> [WHAT YOU WILL DO] Output what the records say, word for word, with no images.

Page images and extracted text
※ ※ ※

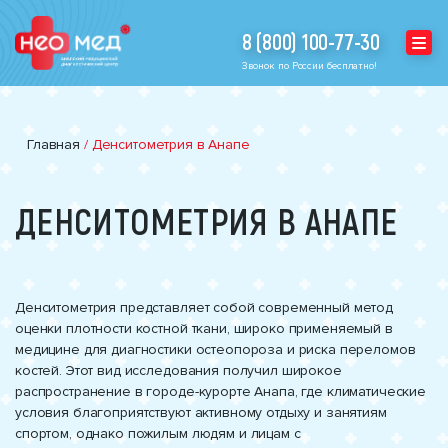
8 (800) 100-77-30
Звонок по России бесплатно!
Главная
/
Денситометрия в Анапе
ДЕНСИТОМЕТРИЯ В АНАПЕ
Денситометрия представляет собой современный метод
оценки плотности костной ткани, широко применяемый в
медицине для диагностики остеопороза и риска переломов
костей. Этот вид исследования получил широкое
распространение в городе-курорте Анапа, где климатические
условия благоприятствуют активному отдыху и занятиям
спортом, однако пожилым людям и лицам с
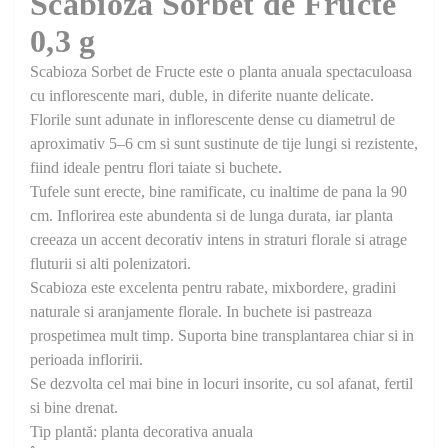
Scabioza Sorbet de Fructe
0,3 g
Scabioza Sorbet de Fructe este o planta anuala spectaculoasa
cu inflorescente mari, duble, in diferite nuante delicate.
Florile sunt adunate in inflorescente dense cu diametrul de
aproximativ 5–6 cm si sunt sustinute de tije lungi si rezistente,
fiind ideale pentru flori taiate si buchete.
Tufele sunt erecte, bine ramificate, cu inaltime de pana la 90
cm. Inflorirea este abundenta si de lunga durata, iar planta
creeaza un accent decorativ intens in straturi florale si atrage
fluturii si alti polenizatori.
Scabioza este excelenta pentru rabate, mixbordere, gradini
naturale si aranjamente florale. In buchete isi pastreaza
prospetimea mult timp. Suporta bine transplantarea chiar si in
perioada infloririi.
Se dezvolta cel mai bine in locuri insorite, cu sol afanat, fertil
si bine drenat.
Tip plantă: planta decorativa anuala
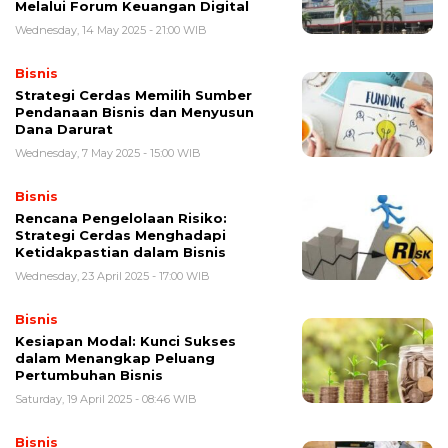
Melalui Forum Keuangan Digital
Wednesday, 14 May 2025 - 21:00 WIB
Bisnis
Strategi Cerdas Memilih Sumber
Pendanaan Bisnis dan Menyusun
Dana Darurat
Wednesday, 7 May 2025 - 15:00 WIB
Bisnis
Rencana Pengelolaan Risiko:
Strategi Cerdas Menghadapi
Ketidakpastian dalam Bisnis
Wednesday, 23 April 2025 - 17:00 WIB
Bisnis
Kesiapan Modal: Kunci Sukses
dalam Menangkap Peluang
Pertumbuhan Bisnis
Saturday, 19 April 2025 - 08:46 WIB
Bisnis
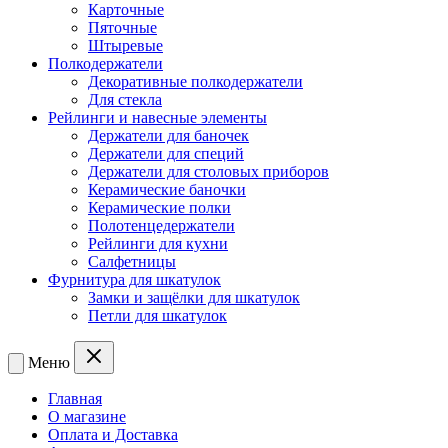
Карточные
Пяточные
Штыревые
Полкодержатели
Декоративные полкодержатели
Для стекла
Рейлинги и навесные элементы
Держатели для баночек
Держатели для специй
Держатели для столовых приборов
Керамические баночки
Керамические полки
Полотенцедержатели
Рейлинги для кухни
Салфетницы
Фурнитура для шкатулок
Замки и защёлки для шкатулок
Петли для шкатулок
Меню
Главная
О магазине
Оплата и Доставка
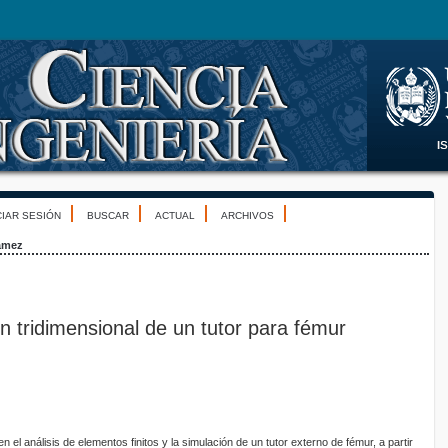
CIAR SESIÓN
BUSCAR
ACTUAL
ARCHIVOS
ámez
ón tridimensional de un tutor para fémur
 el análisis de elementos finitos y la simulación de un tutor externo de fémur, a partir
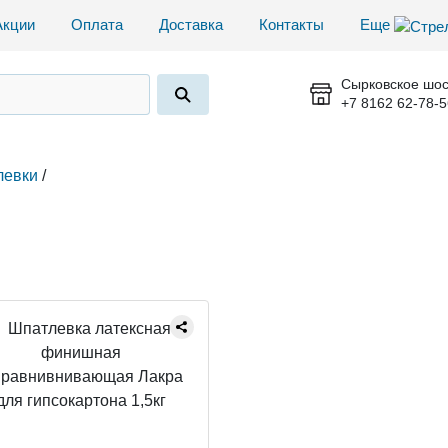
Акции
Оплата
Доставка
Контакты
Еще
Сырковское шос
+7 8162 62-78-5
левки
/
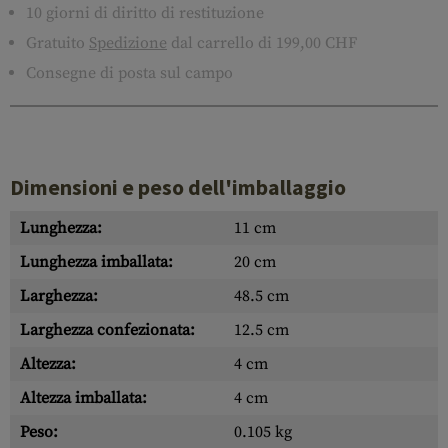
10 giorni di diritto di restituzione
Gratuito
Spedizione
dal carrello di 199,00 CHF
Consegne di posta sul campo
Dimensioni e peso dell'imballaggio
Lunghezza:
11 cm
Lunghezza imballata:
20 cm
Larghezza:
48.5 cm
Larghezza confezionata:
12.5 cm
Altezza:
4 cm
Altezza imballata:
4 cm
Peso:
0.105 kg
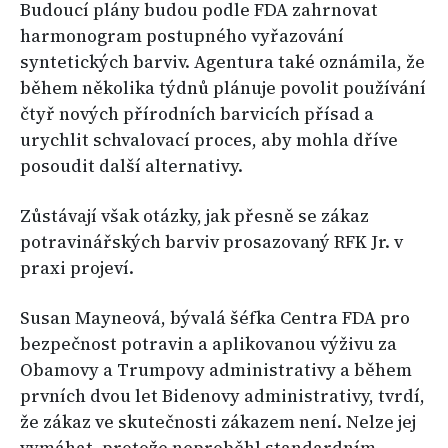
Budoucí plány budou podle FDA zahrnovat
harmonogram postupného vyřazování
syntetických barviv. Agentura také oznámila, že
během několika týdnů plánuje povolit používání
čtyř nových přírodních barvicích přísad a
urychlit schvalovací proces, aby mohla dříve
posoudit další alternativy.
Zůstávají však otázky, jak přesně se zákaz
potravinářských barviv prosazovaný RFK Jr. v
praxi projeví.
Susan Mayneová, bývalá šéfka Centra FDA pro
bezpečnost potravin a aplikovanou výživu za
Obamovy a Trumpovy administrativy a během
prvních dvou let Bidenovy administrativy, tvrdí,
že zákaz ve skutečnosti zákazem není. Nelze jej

※ ※ ※

> [OUTPUT BELOW]
8 (800) 100-77-30
Звонок по России бесплатно!
Главная
/
Денситометрия в Анапе
ДЕНСИТОМЕТРИЯ В АНАПЕ
Денситометрия представляет собой современный метод
оценки плотности костной ткани, широко применяемый в
медицине для диагностики остеопороза и риска переломов
костей. Этот вид исследования получил широкое
распространение в городе-курорте Анапа, где климатические
условия благоприятствуют активному отдыху и занятиям
спортом, однако пожилым людям и лицам с
Scabioza Sorbet de Fructe
0,3 g
Scabioza Sorbet de Fructe este o planta anuala spectaculoasa
cu inflorescente mari, duble, in diferite nuante delicate.
Florile sunt adunate in inflorescente dense cu diametrul de
aproximativ 5–6 cm si sunt sustinute de tije lungi si rezistente,
fiind ideale pentru flori taiate si buchete.
Tufele sunt erecte, bine ramificate, cu inaltime de pana la 90
cm. Inflorirea este abundenta si de lunga durata, iar planta
creeaza un accent decorativ intens in straturi florale si atrage
fluturii si alti polenizatori.
Scabioza este excelenta pentru rabate, mixbordere, gradini
naturale si aranjamente florale. In buchete isi pastreaza
prospetimea mult timp. Suporta bine transplantarea chiar si in
perioada infloririi.
Se dezvolta cel mai bine in locuri insorite, cu sol afanat, fertil
si bine drenat.
Tip plantă: planta decorativa anuala
Melalui Forum Keuangan Digital
Wednesday, 14 May 2025 - 21:00 WIB
Bisnis
Strategi Cerdas Memilih Sumber
Pendanaan Bisnis dan Menyusun
Dana Darurat
Wednesday, 7 May 2025 - 15:00 WIB
Bisnis
Rencana Pengelolaan Risiko:
Strategi Cerdas Menghadapi
Ketidakpastian dalam Bisnis
Wednesday, 23 April 2025 - 17:00 WIB
Bisnis
Kesiapan Modal: Kunci Sukses
dalam Menangkap Peluang
Pertumbuhan Bisnis
Saturday, 19 April 2025 - 08:46 WIB
Bisnis
Карточные
Пяточные
Штыревые
Полкодержатели
Декоративные полкодержатели
Для стекла
Рейлинги и навесные элементы
Держатели для баночек
Держатели для специй
Держатели для столовых приборов
Керамические баночки
Керамические полки
Полотенцедержатели
Рейлинги для кухни
Салфетницы
Фурнитура для шкатулок
Замки и защёлки для шкатулок
Петли для шкатулок
Меню
Главная
О магазине
Оплата и Доставка
CIAR SESIÓN
BUSCAR
ACTUAL
ARCHIVOS
ámez
ón tridimensional de un tutor para fémur
 el análisis de elementos finitos y la simulación de un tutor externo de fémur, a partir
Акции
Оплата
Доставка
Контакты
Еще
Сырковское шос
+7 8162 62-78-5
левки
/
10 giorni di diritto di restituzione
Gratuito
Spedizione
dal carrello di 199,00 CHF
Consegne di posta sul campo
Dimensioni e peso dell'imballaggio
Lunghezza:
11 cm
Lunghezza imballata:
20 cm
Larghezza:
48.5 cm
Larghezza confezionata:
12.5 cm
Altezza:
4 cm
Altezza imballata:
4 cm
Peso:
0.105 kg
Budoucí plány budou podle FDA zahrnovat
harmonogram postupného vyřazování
syntetických barviv. Agentura také oznámila, že
během několika týdnů plánuje povolit používání
čtyř nových přírodních barvicích přísad a
urychlit schvalovací proces, aby mohla dříve
posoudit další alternativy.
Zůstávají však otázky, jak přesně se zákaz
potravinářských barviv prosazovaný RFK Jr. v
praxi projeví.
Susan Mayneová, bývalá šéfka Centra FDA pro
bezpečnost potravin a aplikovanou výživu za
Obamovy a Trumpovy administrativy a během
prvních dvou let Bidenovy administrativy, tvrdí,
že zákaz ve skutečnosti zákazem není. Nelze jej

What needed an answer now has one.